EVENT: On the role of the ambient fluid on gravitational granular flow dynamics

Gravitational granular flows are common in nature. Typical geophysical examples include debris avalanches, pyroclastic flows, landslides, cliff collapses, and submarine avalanches. The dynamics of these flows can be studied by considering the particular dynamics of at least two constituents, the ambient viscous fluid and the solid phase. Therefore, in order to describe the dynamics of the solid phase, the role of the ambient fluid should be taken into account. In spite of this, the effects of the ambient fluid on granular flow dynamics are poorly understood and commonly ignored in analyses.

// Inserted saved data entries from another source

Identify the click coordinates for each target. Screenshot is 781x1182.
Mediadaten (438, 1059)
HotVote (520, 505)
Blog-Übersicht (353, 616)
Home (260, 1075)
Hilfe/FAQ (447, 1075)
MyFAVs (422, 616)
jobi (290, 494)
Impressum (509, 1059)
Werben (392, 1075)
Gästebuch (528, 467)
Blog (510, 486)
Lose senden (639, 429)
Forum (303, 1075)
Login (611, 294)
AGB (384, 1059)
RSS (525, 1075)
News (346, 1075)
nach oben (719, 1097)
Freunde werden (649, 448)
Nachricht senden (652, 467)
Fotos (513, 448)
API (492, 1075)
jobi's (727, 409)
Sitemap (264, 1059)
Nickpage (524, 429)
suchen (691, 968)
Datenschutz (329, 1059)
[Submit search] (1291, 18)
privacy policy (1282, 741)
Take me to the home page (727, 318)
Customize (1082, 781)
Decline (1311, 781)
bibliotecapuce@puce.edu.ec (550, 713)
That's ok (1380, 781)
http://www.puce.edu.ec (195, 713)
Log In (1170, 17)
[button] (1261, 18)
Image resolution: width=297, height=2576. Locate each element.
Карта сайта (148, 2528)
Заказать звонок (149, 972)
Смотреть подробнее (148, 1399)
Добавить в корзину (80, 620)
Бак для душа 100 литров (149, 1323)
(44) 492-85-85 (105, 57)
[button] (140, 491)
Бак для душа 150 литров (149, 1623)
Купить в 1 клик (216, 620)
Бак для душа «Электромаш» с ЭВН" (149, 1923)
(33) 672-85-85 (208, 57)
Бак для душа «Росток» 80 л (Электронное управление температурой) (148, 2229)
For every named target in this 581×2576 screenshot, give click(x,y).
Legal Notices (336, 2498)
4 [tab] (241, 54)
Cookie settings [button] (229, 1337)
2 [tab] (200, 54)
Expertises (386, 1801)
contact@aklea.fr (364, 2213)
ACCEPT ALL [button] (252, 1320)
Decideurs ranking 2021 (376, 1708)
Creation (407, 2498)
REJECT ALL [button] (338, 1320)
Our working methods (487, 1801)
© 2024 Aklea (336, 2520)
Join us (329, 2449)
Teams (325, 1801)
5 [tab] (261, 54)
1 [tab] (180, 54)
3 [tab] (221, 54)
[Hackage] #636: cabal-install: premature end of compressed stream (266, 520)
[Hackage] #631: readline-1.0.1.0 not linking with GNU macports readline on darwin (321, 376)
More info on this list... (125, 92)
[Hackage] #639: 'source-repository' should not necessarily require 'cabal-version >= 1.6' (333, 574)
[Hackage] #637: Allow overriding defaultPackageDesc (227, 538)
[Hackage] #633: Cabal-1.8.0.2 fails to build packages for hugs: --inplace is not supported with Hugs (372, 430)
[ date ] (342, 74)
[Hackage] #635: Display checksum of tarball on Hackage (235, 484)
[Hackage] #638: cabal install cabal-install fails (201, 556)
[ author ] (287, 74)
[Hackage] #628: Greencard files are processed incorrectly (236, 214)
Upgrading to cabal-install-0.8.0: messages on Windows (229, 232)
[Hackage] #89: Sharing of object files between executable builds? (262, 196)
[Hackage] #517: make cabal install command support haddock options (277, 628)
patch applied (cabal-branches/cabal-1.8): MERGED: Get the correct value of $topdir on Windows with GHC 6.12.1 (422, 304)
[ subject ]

In this research, we characterised and quantified these effects by combining theoretical and experimental analysis. Starting with the mixture theory, we derived a set of two-phase continuum equations for studying a compressible granular flow composed of homogenous solid particles and a Newtonian ambient fluid. The role of the ambient fluid was then investigated by studying the collapse and spreading of two-dimensional granular columns in air or in water, for different solid particle sizes and column aspect (height to length) ratios, in which the front speed was used to describe the flow. The combined analysis of experimental measurements and numerical solutions showed that the dynamics of the solid phase cannot be explained if the hydrodynamic fluid pressure and the drag interactions are not included in the analysis. For instance, hydrodynamic fluid pressure can hold the reduced weight of the solids, thus inducing a transition from dense-compacted to dense-suspended granular flows, whereas drag forces counteract the solids movement, especially within the near-wall viscous layer. We concluded that in order to obtain a realistic representation of gravitational granular flow dynamics, the ambient fluid cannot be neglected.